(Records excerpted from a collection)
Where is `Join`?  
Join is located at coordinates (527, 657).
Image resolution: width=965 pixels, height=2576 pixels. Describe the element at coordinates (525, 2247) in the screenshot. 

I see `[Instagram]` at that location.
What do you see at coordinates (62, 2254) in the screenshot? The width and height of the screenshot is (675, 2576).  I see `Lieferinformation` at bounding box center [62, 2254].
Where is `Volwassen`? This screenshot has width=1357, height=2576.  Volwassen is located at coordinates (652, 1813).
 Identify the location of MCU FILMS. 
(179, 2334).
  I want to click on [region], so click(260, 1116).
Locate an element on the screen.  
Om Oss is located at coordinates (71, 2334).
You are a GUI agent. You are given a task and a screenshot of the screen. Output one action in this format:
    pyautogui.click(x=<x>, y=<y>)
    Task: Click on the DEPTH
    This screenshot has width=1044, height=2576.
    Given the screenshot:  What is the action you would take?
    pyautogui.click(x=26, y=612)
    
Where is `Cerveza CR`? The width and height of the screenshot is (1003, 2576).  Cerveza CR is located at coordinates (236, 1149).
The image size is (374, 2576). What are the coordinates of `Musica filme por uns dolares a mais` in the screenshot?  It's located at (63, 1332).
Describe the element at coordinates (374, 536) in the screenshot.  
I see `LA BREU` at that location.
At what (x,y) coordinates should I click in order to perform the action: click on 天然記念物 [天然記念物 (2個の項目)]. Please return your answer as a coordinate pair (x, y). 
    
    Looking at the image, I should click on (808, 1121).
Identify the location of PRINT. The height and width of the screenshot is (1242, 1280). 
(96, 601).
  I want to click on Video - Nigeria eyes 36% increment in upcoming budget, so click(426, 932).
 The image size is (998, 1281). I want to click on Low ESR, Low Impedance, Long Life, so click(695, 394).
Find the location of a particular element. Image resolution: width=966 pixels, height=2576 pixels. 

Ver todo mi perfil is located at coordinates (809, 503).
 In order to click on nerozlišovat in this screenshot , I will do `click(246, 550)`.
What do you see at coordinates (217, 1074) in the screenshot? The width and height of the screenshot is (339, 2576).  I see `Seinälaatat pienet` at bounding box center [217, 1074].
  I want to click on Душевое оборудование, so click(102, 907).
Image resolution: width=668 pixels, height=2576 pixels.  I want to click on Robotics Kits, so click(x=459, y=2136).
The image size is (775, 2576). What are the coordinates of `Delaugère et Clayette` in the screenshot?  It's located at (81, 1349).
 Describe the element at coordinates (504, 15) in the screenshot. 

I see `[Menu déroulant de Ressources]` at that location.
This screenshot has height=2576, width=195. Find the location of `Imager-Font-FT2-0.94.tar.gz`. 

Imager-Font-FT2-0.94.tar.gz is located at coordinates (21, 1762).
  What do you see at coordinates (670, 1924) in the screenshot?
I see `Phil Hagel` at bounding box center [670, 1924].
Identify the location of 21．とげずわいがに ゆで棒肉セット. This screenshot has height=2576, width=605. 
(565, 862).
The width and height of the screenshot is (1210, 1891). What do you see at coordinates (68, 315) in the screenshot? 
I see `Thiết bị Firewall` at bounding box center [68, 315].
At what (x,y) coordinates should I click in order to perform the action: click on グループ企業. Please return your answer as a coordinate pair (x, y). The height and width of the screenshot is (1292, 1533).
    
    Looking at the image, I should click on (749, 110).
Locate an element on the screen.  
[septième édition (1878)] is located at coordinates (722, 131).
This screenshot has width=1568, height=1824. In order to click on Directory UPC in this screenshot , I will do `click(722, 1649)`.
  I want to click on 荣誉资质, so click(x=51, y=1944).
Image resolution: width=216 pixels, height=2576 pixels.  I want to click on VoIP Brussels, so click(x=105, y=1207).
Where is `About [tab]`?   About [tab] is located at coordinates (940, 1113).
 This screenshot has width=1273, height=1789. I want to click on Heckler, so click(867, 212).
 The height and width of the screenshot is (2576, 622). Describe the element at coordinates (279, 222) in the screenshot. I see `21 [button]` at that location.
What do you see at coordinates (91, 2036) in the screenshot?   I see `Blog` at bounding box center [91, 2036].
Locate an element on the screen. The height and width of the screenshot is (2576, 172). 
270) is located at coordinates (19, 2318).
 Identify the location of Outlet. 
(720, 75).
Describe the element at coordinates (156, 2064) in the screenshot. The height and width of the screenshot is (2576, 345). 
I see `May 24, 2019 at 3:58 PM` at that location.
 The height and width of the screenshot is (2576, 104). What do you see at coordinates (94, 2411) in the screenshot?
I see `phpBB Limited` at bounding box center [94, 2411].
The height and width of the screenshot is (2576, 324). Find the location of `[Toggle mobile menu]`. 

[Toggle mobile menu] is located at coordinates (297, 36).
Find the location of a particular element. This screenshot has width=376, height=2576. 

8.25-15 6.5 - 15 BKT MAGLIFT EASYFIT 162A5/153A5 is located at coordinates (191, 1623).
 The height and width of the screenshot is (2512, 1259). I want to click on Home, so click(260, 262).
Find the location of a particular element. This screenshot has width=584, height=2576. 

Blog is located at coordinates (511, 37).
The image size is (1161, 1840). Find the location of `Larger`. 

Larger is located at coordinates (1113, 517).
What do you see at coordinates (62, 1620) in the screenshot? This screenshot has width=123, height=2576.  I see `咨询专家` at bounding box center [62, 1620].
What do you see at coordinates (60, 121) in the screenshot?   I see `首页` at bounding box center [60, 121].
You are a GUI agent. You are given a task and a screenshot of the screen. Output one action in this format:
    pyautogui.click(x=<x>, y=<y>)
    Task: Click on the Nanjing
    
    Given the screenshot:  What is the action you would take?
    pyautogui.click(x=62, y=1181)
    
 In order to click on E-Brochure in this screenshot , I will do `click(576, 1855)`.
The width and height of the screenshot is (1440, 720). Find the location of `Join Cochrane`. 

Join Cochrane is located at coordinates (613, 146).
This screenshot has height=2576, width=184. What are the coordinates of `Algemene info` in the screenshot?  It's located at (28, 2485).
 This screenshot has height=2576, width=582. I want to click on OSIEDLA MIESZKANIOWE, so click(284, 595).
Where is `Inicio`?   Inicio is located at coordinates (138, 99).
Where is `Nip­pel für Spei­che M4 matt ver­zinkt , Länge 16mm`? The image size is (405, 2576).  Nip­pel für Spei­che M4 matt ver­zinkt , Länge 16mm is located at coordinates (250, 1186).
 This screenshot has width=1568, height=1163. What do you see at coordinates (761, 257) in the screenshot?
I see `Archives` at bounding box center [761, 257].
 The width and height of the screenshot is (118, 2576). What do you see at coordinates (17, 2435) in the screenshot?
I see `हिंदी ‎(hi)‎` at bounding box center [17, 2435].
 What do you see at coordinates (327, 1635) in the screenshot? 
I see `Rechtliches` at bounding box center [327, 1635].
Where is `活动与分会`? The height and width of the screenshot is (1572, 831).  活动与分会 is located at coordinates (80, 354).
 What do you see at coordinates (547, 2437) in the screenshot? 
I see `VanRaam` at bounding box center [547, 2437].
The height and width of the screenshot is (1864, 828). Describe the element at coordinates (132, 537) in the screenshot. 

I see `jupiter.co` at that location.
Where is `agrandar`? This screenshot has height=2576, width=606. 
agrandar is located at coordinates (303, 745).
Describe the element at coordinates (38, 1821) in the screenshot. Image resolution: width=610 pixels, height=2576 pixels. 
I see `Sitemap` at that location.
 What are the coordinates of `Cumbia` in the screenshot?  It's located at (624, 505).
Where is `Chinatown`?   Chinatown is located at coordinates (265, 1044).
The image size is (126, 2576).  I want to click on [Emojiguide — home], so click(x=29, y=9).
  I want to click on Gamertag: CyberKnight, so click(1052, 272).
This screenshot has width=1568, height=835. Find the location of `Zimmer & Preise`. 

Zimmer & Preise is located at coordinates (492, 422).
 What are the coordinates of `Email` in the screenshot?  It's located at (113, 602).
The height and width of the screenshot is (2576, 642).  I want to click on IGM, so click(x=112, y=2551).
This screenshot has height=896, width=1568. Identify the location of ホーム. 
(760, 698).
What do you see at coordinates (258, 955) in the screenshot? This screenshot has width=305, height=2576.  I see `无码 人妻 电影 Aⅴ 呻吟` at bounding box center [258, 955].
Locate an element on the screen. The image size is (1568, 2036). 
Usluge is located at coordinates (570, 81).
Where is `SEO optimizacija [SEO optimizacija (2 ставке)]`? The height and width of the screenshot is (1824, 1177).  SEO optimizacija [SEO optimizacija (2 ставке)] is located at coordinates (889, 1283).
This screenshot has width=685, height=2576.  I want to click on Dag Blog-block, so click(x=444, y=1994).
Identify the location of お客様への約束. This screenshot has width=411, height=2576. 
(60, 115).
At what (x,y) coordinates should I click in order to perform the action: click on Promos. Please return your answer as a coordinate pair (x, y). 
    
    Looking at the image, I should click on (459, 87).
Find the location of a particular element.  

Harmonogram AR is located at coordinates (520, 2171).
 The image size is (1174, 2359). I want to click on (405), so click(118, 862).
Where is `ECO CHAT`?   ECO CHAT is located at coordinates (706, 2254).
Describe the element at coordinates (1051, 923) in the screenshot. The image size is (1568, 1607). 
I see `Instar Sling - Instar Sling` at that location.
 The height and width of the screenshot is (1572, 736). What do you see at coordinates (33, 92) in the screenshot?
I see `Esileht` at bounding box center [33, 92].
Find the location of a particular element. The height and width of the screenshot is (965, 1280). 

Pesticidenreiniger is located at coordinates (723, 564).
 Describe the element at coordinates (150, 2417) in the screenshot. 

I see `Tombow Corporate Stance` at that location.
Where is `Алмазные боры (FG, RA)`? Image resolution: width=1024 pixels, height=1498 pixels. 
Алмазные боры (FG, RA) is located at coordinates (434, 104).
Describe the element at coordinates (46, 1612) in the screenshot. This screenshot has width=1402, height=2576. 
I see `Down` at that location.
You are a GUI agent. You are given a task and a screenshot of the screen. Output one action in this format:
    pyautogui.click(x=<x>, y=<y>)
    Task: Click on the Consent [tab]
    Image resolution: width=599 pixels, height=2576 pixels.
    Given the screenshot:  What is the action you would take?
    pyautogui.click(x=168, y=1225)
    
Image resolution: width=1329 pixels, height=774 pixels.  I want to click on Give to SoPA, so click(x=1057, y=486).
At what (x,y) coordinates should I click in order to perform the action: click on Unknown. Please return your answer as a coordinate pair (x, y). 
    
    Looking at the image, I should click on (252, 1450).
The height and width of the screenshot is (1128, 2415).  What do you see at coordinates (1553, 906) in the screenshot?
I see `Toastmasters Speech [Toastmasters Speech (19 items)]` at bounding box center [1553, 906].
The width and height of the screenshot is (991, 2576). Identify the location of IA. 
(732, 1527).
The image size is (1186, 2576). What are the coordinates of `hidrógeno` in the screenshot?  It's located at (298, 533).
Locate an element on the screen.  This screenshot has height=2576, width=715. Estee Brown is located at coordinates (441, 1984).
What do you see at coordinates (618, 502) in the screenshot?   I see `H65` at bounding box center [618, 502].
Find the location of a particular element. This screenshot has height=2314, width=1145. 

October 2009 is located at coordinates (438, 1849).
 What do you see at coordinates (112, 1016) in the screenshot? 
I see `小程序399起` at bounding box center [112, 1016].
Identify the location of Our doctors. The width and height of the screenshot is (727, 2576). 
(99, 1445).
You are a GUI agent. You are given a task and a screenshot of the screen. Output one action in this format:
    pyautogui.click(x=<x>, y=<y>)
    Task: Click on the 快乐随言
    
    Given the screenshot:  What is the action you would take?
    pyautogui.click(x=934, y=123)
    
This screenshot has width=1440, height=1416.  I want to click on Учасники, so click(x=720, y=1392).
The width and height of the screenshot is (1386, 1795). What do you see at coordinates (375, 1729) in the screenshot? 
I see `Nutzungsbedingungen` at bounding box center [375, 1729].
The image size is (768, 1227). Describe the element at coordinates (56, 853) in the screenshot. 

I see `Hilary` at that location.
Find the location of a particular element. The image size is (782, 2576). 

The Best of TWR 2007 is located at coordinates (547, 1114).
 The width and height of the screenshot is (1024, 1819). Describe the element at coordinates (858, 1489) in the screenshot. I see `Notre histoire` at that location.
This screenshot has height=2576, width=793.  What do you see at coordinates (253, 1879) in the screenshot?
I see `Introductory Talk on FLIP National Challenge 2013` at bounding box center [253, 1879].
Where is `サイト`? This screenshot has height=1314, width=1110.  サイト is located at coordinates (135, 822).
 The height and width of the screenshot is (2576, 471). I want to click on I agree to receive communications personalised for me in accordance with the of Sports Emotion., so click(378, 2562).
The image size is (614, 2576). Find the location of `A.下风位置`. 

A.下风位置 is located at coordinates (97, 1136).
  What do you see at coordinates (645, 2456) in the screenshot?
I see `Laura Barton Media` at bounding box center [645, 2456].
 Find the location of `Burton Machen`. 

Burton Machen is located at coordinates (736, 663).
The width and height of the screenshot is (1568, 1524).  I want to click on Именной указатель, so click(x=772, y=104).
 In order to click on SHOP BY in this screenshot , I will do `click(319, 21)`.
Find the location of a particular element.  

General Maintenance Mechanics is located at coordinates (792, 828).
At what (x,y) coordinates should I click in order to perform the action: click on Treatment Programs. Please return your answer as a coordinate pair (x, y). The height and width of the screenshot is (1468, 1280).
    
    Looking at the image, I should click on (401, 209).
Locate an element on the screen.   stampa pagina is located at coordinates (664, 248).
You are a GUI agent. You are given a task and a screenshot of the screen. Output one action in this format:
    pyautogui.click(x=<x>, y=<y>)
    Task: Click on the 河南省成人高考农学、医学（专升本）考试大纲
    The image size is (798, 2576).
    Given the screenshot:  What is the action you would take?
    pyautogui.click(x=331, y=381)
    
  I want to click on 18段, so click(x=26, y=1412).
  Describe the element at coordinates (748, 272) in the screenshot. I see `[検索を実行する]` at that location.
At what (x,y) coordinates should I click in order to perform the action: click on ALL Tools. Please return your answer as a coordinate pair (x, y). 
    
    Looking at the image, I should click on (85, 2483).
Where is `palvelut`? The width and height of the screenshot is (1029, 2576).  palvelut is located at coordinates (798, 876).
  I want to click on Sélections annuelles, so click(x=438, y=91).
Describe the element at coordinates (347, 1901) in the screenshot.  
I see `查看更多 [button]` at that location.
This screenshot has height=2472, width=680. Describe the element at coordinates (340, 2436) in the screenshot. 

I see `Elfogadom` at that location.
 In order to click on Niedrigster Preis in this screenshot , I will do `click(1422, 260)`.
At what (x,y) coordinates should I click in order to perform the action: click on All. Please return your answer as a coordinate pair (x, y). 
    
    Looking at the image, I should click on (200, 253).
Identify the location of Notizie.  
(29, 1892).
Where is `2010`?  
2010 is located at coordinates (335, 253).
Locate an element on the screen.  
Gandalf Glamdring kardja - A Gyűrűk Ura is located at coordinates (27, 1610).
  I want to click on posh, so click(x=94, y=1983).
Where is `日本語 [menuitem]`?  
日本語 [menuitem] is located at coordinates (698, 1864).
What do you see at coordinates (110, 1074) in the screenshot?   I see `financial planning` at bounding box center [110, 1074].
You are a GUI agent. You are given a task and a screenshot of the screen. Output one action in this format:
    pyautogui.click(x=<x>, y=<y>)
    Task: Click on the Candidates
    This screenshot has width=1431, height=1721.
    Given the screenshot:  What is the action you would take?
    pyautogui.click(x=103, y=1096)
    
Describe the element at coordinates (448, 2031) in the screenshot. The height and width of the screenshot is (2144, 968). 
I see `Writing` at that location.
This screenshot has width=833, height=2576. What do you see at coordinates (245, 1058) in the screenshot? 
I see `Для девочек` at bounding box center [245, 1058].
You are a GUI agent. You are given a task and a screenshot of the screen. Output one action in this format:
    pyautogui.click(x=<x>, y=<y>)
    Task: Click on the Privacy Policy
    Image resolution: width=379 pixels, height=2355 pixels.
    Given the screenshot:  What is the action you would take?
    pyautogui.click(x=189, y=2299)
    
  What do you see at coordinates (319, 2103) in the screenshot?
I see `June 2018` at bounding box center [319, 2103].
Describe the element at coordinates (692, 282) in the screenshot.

TASK PROMPT: In the data above, repeat exactly each line from the first through the line that contains "This screenshot has width=1044, height=2576.", and give nothing else.

SOLUTION TO THIS TASK:
Where is `Join`?  
Join is located at coordinates (527, 657).
Image resolution: width=965 pixels, height=2576 pixels. Describe the element at coordinates (525, 2247) in the screenshot. 

I see `[Instagram]` at that location.
What do you see at coordinates (62, 2254) in the screenshot? The width and height of the screenshot is (675, 2576).  I see `Lieferinformation` at bounding box center [62, 2254].
Where is `Volwassen`? This screenshot has width=1357, height=2576.  Volwassen is located at coordinates (652, 1813).
 Identify the location of MCU FILMS. 
(179, 2334).
  I want to click on [region], so click(260, 1116).
Locate an element on the screen.  
Om Oss is located at coordinates (71, 2334).
You are a GUI agent. You are given a task and a screenshot of the screen. Output one action in this format:
    pyautogui.click(x=<x>, y=<y>)
    Task: Click on the DEPTH
    This screenshot has width=1044, height=2576.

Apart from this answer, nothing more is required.